Participants randomised to the control arm were provided standard care and attended their appointment as usual. All assessments were completed at baseline and 6 months via face-to-face appointments.

Data were analysed using SPSS statistical software and presented as mean ± standard deviation and other summary statistics as appropriate. Descriptive analysis was used to report food consumption, including dietary choices, type, and frequency of consumption of different foods. Dietary change of fruits, vegetables, sugar beverages and teaspoons of sugar in tea and coffee were determined in serves per week and were analysed using Chi-square tests. Prevalence odds ratios were calculated, adjusting for potential confounding variables (gender, age, smoking habits, body mass index, socioeconomic status, family history of diabetes). The interaction between age and risk factors, obesity and diabetes risk factors, and nutritional status and risk factors were examined using the logistic regression model. The effectiveness of the intervention was examined by comparing the change in HbA1c level between intervention and control groups at 6 months. Associations between variables was tested using bivariate regression models. Multivariate linear, logistic, and Poisson regression models, adjusted for age, sex, and baseline values following an intention to treat approach were performed. For all models, the results are expressed as an estimate of effect size, with 95% confidence intervals (CI) and P values.

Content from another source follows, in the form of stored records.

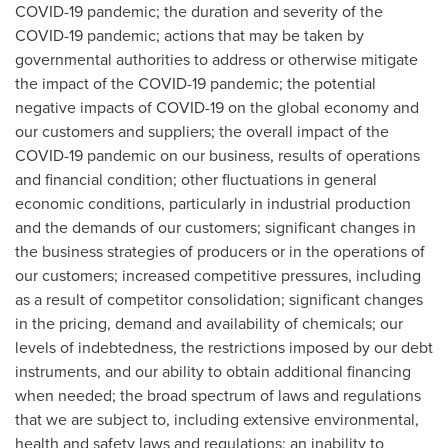
COVID-19 pandemic; the duration and severity of the
COVID-19 pandemic; actions that may be taken by
governmental authorities to address or otherwise mitigate
the impact of the COVID-19 pandemic; the potential
negative impacts of COVID-19 on the global economy and
our customers and suppliers; the overall impact of the
COVID-19 pandemic on our business, results of operations
and financial condition; other fluctuations in general
economic conditions, particularly in industrial production
and the demands of our customers; significant changes in
the business strategies of producers or in the operations of
our customers; increased competitive pressures, including
as a result of competitor consolidation; significant changes
in the pricing, demand and availability of chemicals; our
levels of indebtedness, the restrictions imposed by our debt
instruments, and our ability to obtain additional financing
when needed; the broad spectrum of laws and regulations
that we are subject to, including extensive environmental,
health and safety laws and regulations; an inability to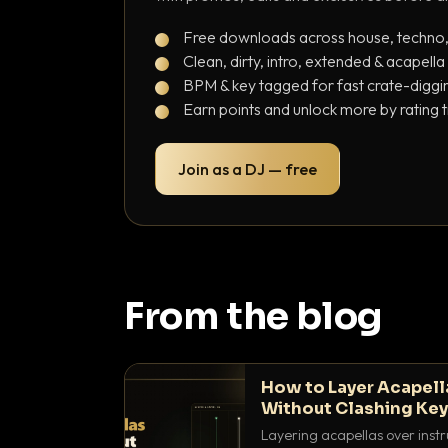
Free downloads across house, techno
Clean, dirty, intro, extended & acapella
BPM & key tagged for fast crate-diggi
Earn points and unlock more by rating 
Join as a DJ — free
From the blog
How to Layer Acapell
Without Clashing Ke
Layering acapellas over instr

The study was conducted in accordance with the Declaration of Helsinki (as revised in 2013). The ethics review committee (ERC) of the International Center for Diarrhoeal Diseases Research, Bangladesh (ICDDR, B) approved this study (ERC number: PR#13068). All patients enrolled completed the informed consent form.


Results

There were 236 patients with T2DM recruited for this study; of which 36 patients had missing data for HbA1c and were excluded from the analysis. A total of 200 participants (94 participants in the control group and 106 participants in the intervention group) were included in the post-hoc analysis (Figure 1). The mean ± SD age of participants was 48.1±9.7 years, and 54.2% were female, which is consistent with the general population living with T2DM in Bangladesh (34).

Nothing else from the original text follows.